Margot Higgins, Associate Teaching Professor of Environmental Studies, University of Wisconsin–La Crosse
Recommendation: Bike Battles: A History of Sharing the American Road by James Longhurst (University of Washington Press, 2015)
With escalating climate change, pollution, traffic congestion, and more widespread public awareness of the harmful impacts of automobiles, bicycle transportation is experiencing a boom. The start of the pandemic heightened the phenomenon as urban streets opened up to pedestrians, people engaged in more outdoor activities, and bicycles flew off the shelves faster then retailers could replace them. By May 2020, bicycling was one of the most popular forms of exercise in cities around the world and new spaces emerged for bicycles to gain a greater share of the road.

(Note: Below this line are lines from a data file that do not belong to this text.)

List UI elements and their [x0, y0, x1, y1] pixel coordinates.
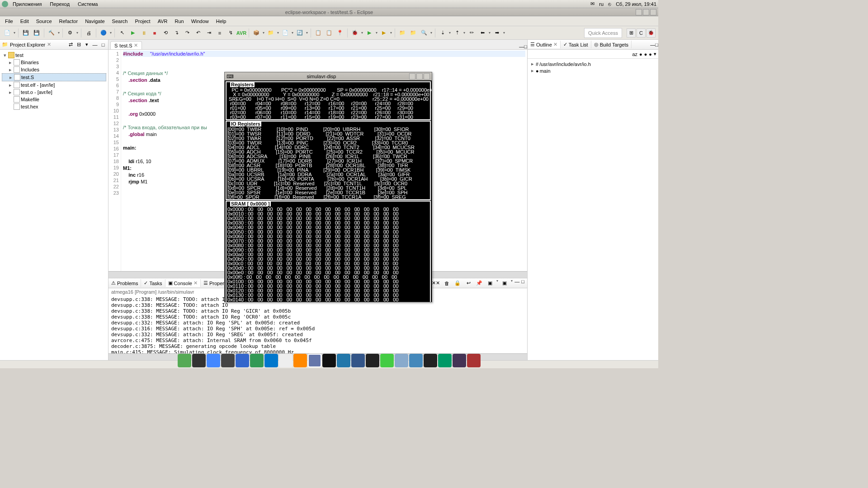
tab-tasks[interactable]: ✓Tasks: [141, 279, 165, 287]
gnome-logo-icon[interactable]: [2, 1, 8, 7]
dock-vlc-icon[interactable]: [293, 354, 307, 367]
step-return-button[interactable]: ↶: [193, 28, 203, 38]
suspend-button[interactable]: ⏸: [139, 28, 148, 38]
debug-perspective-button[interactable]: 🐞: [646, 28, 656, 38]
dock-eclipse-icon[interactable]: [453, 354, 466, 367]
simulavr-titlebar[interactable]: ⌨ simulavr-disp: [225, 72, 432, 80]
tree-item-binaries[interactable]: ▸Binaries: [2, 59, 106, 66]
view-menu-icon[interactable]: ▾: [84, 42, 90, 48]
editor-tab-test-s[interactable]: S test.S ✕: [110, 41, 142, 49]
new-cpp-button[interactable]: 📦: [252, 28, 261, 38]
menu-help[interactable]: Help: [213, 18, 230, 25]
close-console-icon[interactable]: ✕: [193, 280, 198, 286]
forward-button[interactable]: ➡: [492, 28, 501, 38]
network-icon[interactable]: ⎋: [608, 1, 611, 7]
console-remove-all-icon[interactable]: ✕✕: [431, 279, 440, 288]
dock-term2-icon[interactable]: [467, 354, 481, 367]
sort-icon[interactable]: az: [632, 52, 637, 57]
dock-skype-icon[interactable]: [395, 354, 408, 367]
use-step-filters-button[interactable]: ↯: [226, 28, 235, 38]
hide-nonpublic-icon[interactable]: ●: [649, 52, 652, 57]
menu-navigate[interactable]: Navigate: [82, 18, 108, 25]
sim-minimize[interactable]: [409, 73, 415, 80]
console-scroll-lock-icon[interactable]: 🔒: [453, 279, 462, 288]
last-edit-button[interactable]: ✏: [467, 28, 476, 38]
tab-tasklist[interactable]: ✓Task List: [561, 41, 591, 48]
clock[interactable]: Сб, 29 июл, 19:41: [616, 1, 656, 7]
tree-item-test-elf----avr-le-[interactable]: ▸test.elf - [avr/le]: [2, 81, 106, 89]
ext-tools-button[interactable]: 📁: [398, 28, 407, 38]
outline-menu-icon[interactable]: ▾: [654, 51, 656, 57]
perspective-button[interactable]: 🔵: [99, 28, 108, 38]
hide-static-icon[interactable]: ●: [644, 52, 647, 57]
open-perspective-button[interactable]: ⊞: [627, 28, 636, 38]
dock-code-icon[interactable]: [337, 354, 350, 367]
tree-item-test-s[interactable]: ▸test.S: [2, 73, 106, 81]
dock-unreal-icon[interactable]: [366, 354, 379, 367]
tree-item-includes[interactable]: ▸Includes: [2, 66, 106, 73]
sim-close[interactable]: [424, 73, 430, 80]
instruction-step-button[interactable]: ⇥: [204, 28, 213, 38]
open-task-button[interactable]: 📋: [314, 28, 323, 38]
menu-edit[interactable]: Edit: [17, 18, 32, 25]
tab-problems[interactable]: ⚠Problems: [108, 279, 141, 287]
dock-arduino-icon[interactable]: [438, 354, 452, 367]
keyboard-layout[interactable]: ru: [599, 1, 604, 7]
console-output[interactable]: devsupp.c:338: MESSAGE: TODO: attach IO …: [108, 296, 527, 353]
search-button[interactable]: 🔍: [420, 28, 429, 38]
console-display-icon[interactable]: ▣: [486, 279, 495, 288]
close-outline-icon[interactable]: ✕: [553, 42, 557, 47]
editor-maximize-icon[interactable]: □: [524, 44, 527, 49]
tab-console[interactable]: ▣Console✕: [165, 279, 201, 287]
tree-item-test-o----avr-le-[interactable]: ▸test.o - [avr/le]: [2, 89, 106, 96]
tab-build-targets[interactable]: ◎Build Targets: [591, 41, 632, 48]
console-wrap-icon[interactable]: ↩: [464, 279, 473, 288]
editor-minimize-icon[interactable]: —: [519, 44, 524, 49]
dock-qt-icon[interactable]: [380, 354, 394, 367]
disconnect-button[interactable]: ⟲: [161, 28, 170, 38]
dock-editor-icon[interactable]: [250, 354, 264, 367]
new-file-button[interactable]: 📄: [281, 28, 290, 38]
menu-window[interactable]: Window: [188, 18, 212, 25]
menu-file[interactable]: File: [2, 18, 16, 25]
outline-item-main[interactable]: ▸●main: [529, 67, 656, 74]
dock-text-icon[interactable]: [279, 354, 292, 367]
save-all-button[interactable]: 💾: [32, 28, 41, 38]
outline-maximize-icon[interactable]: □: [655, 42, 658, 47]
cpp-perspective-button[interactable]: C: [637, 28, 646, 38]
run-button[interactable]: ▶: [365, 28, 374, 38]
back-button[interactable]: ⬅: [478, 28, 487, 38]
menu-applications[interactable]: Приложения: [9, 1, 45, 7]
new-button[interactable]: 📄: [3, 28, 12, 38]
dock-obs-icon[interactable]: [351, 354, 365, 367]
prev-annotation-button[interactable]: ⇡: [453, 28, 462, 38]
outline-minimize-icon[interactable]: —: [650, 42, 655, 47]
console-minimize-icon[interactable]: —: [514, 279, 519, 288]
dock-vmware-icon[interactable]: [264, 354, 278, 367]
link-editor-icon[interactable]: ⇄: [67, 42, 74, 48]
menu-places[interactable]: Переход: [46, 1, 73, 7]
dock-terminal-icon[interactable]: [192, 354, 206, 367]
profile-button[interactable]: ▶: [379, 28, 388, 38]
menu-run[interactable]: Run: [171, 18, 187, 25]
menu-project[interactable]: Project: [132, 18, 153, 25]
drop-frame-button[interactable]: ≡: [215, 28, 224, 38]
dock-files-icon[interactable]: [178, 354, 191, 367]
terminate-button[interactable]: ■: [150, 28, 159, 38]
console-pin-icon[interactable]: 📌: [475, 279, 484, 288]
menu-source[interactable]: Source: [33, 18, 55, 25]
window-minimize[interactable]: [636, 9, 642, 15]
dock-kdenlive-icon[interactable]: [236, 354, 249, 367]
sim-maximize[interactable]: [416, 73, 423, 80]
minimize-pane-icon[interactable]: —: [92, 42, 98, 48]
refresh-button[interactable]: 🔄: [295, 28, 304, 38]
console-open-icon[interactable]: ▣: [500, 279, 509, 288]
simulavr-window[interactable]: ⌨ simulavr-disp Registers PC = 0x0000000…: [224, 72, 432, 302]
print-button[interactable]: 🖨: [84, 28, 93, 38]
project-tree[interactable]: ▾test▸Binaries▸Includes▸test.S▸test.elf …: [0, 50, 108, 360]
dock-vk-icon[interactable]: [409, 354, 423, 367]
maximize-pane-icon[interactable]: □: [100, 42, 106, 48]
tree-item-test-hex[interactable]: test.hex: [2, 103, 106, 110]
tree-item-test[interactable]: ▾test: [2, 52, 106, 59]
close-tab-icon[interactable]: ✕: [134, 42, 138, 48]
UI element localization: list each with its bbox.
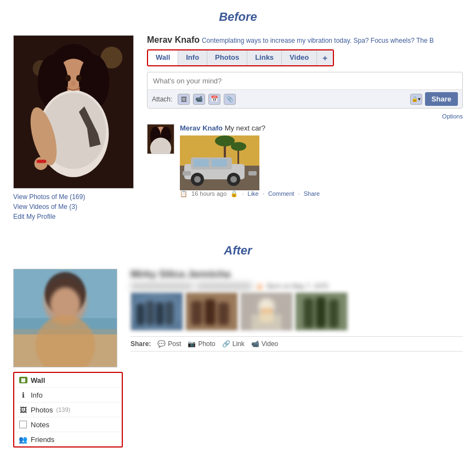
like-link[interactable]: Like bbox=[248, 190, 259, 197]
photo-strip bbox=[131, 292, 463, 331]
tab-wall[interactable]: Wall bbox=[148, 50, 178, 65]
tab-bar: Wall Info Photos Links Video + bbox=[148, 50, 333, 65]
profile-photo bbox=[13, 35, 134, 189]
options-link[interactable]: Options bbox=[147, 113, 463, 120]
profile-name-bar: Merav Knafo Contemplating ways to increa… bbox=[147, 35, 463, 45]
sidebar-item-friends[interactable]: 👥 Friends bbox=[14, 432, 122, 446]
svg-rect-61 bbox=[266, 308, 268, 313]
post-actions-right: 🔒▾ Share bbox=[410, 92, 458, 106]
profile-name: Merav Knafo bbox=[147, 35, 200, 44]
post-content: Merav Knafo My next car? bbox=[180, 124, 463, 197]
share-bar: Share: 💬 Post 📷 Photo 🔗 Link 📹 Video bbox=[131, 336, 463, 352]
share-button[interactable]: Share bbox=[425, 92, 458, 106]
svg-rect-48 bbox=[137, 304, 145, 325]
attach-video-btn[interactable]: 📹 bbox=[193, 94, 205, 105]
video-label: Video bbox=[262, 340, 278, 348]
svg-rect-54 bbox=[205, 299, 216, 325]
tab-plus[interactable]: + bbox=[317, 50, 333, 65]
share-link-btn[interactable]: 🔗 Link bbox=[222, 340, 245, 348]
video-icon: 📹 bbox=[251, 340, 259, 348]
relationship-partner: ████████████ bbox=[196, 282, 252, 290]
share-link[interactable]: Share bbox=[304, 190, 320, 197]
svg-rect-64 bbox=[304, 298, 314, 328]
attach-event-btn[interactable]: 📅 bbox=[208, 94, 220, 105]
share-photo-btn[interactable]: 📷 Photo bbox=[188, 340, 215, 348]
attach-link-btn[interactable]: 📎 bbox=[224, 94, 236, 105]
poster-name[interactable]: Merav Knafo bbox=[180, 124, 223, 132]
svg-point-16 bbox=[71, 81, 76, 87]
photo-thumb-4[interactable] bbox=[295, 292, 348, 331]
post-avatar bbox=[147, 124, 174, 154]
wall-icon: ▦ bbox=[19, 376, 27, 384]
after-right-panel: Mirky Silica Jennicha In a Relationship … bbox=[131, 269, 463, 448]
svg-point-12 bbox=[35, 157, 48, 170]
svg-rect-65 bbox=[316, 297, 326, 328]
car-image bbox=[180, 135, 259, 190]
view-photos-link[interactable]: View Photos of Me (169) bbox=[13, 193, 139, 201]
svg-rect-37 bbox=[248, 171, 257, 175]
notes-icon bbox=[19, 420, 27, 429]
profile-right-panel: Merav Knafo Contemplating ways to increa… bbox=[147, 35, 463, 223]
tab-bar-wrapper: Wall Info Photos Links Video + bbox=[147, 49, 334, 66]
tab-photos[interactable]: Photos bbox=[207, 50, 247, 65]
post-label: Post bbox=[168, 340, 181, 348]
share-video-btn[interactable]: 📹 Video bbox=[251, 340, 278, 348]
sidebar-nav: ▦ Wall ℹ Info 🖼 Photos (139) bbox=[14, 373, 122, 446]
photos-icon: 🖼 bbox=[19, 405, 27, 414]
after-title: After bbox=[0, 234, 476, 263]
sidebar-item-notes[interactable]: Notes bbox=[14, 417, 122, 432]
after-left-panel: ▦ Wall ℹ Info 🖼 Photos (139) bbox=[13, 269, 123, 448]
svg-point-15 bbox=[76, 75, 82, 82]
friends-icon: 👥 bbox=[19, 435, 27, 444]
sidebar-info-label: Info bbox=[31, 391, 43, 399]
photo-label: Photo bbox=[198, 340, 215, 348]
profile-links: View Photos of Me (169) View Videos of M… bbox=[13, 193, 139, 220]
svg-rect-45 bbox=[14, 269, 117, 367]
share-label: Share: bbox=[131, 340, 151, 348]
after-section: ▦ Wall ℹ Info 🖼 Photos (139) bbox=[8, 263, 468, 458]
svg-point-14 bbox=[65, 75, 71, 82]
post-meta: 📋 16 hours ago 🔒 · Like · Comment · Shar… bbox=[180, 190, 463, 197]
post-time: 16 hours ago bbox=[191, 190, 226, 197]
svg-rect-36 bbox=[183, 171, 191, 175]
privacy-lock-btn[interactable]: 🔒▾ bbox=[410, 94, 422, 105]
svg-rect-49 bbox=[146, 301, 154, 325]
svg-rect-31 bbox=[212, 159, 227, 167]
photos-count: (139) bbox=[56, 406, 70, 413]
relationship-status: In a Relationship with bbox=[131, 282, 193, 290]
tab-links[interactable]: Links bbox=[247, 50, 282, 65]
sidebar-item-photos[interactable]: 🖼 Photos (139) bbox=[14, 403, 122, 417]
profile-left-panel: View Photos of Me (169) View Videos of M… bbox=[13, 35, 139, 223]
photo-thumb-1[interactable] bbox=[131, 292, 183, 331]
born-date: Born on May 7, 1970 bbox=[267, 282, 328, 290]
svg-rect-62 bbox=[270, 308, 271, 313]
svg-rect-66 bbox=[329, 299, 339, 328]
edit-profile-link[interactable]: Edit My Profile bbox=[13, 213, 139, 220]
post-icon: 📋 bbox=[180, 190, 188, 197]
profile-status: Contemplating ways to increase my vibrat… bbox=[202, 37, 434, 44]
after-profile-status: In a Relationship with ████████████ 🎂 Bo… bbox=[131, 282, 463, 290]
post-text: Merav Knafo My next car? bbox=[180, 124, 463, 132]
view-videos-link[interactable]: View Videos of Me (3) bbox=[13, 203, 139, 211]
comment-link[interactable]: Comment bbox=[268, 190, 294, 197]
sidebar-item-wall[interactable]: ▦ Wall bbox=[14, 373, 122, 388]
sidebar-item-info[interactable]: ℹ Info bbox=[14, 388, 122, 403]
tab-info[interactable]: Info bbox=[178, 50, 207, 65]
post-input[interactable] bbox=[148, 72, 462, 89]
sidebar-photos-label: Photos bbox=[31, 406, 53, 414]
tab-video[interactable]: Video bbox=[282, 50, 317, 65]
post-message: My next car? bbox=[225, 124, 265, 132]
photo-thumb-3[interactable] bbox=[240, 292, 293, 331]
sidebar-wall-label: Wall bbox=[31, 376, 45, 384]
svg-rect-13 bbox=[37, 160, 47, 163]
svg-rect-60 bbox=[262, 308, 264, 313]
after-profile-photo bbox=[13, 269, 117, 367]
photo-thumb-2[interactable] bbox=[185, 292, 238, 331]
post-actions-bar: Attach: 🖼 📹 📅 📎 🔒▾ Share bbox=[148, 89, 462, 108]
post-box: Attach: 🖼 📹 📅 📎 🔒▾ Share bbox=[147, 72, 463, 109]
sidebar-notes-label: Notes bbox=[31, 421, 49, 429]
sidebar-nav-wrapper: ▦ Wall ℹ Info 🖼 Photos (139) bbox=[13, 372, 123, 448]
share-post-btn[interactable]: 💬 Post bbox=[157, 340, 181, 348]
attach-photo-btn[interactable]: 🖼 bbox=[178, 94, 190, 105]
sidebar-friends-label: Friends bbox=[31, 435, 54, 444]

Such trends and opportunities inspired me to design Bicycling the Urban Landscape: A History and Politics of Bicycling. The overarching objective of this class is to provide intellectual and active engagement with bicycling. In addition to bicycling as a form of embodied learning on an array of field trips throughout the semester, students read Bike Battles: A History of Sharing the American Road by historian James Longhurst. Longhurst examines how the conflicts we observe between bicyclists and motorists are situated in historical debates about individual rights, the public good, and the role of government. He incorporates clever references to popular culture: Charlie Chaplin, Leave It to Beaver, I Love Lucy, and The Andy Griffith Show. He also includes little-known media that support his arguments. For example, educational films produced by the auto industry in the 1950s framed bicycles as a stepping-stone to train children to drive cars. Through this history, Longhurst shows that it was not inevitable that bicycles were displaced by automobiles. Bike Battles is accessible, informative, and fun to read for a generation of students who are more likely to consider alternative forms of transportation.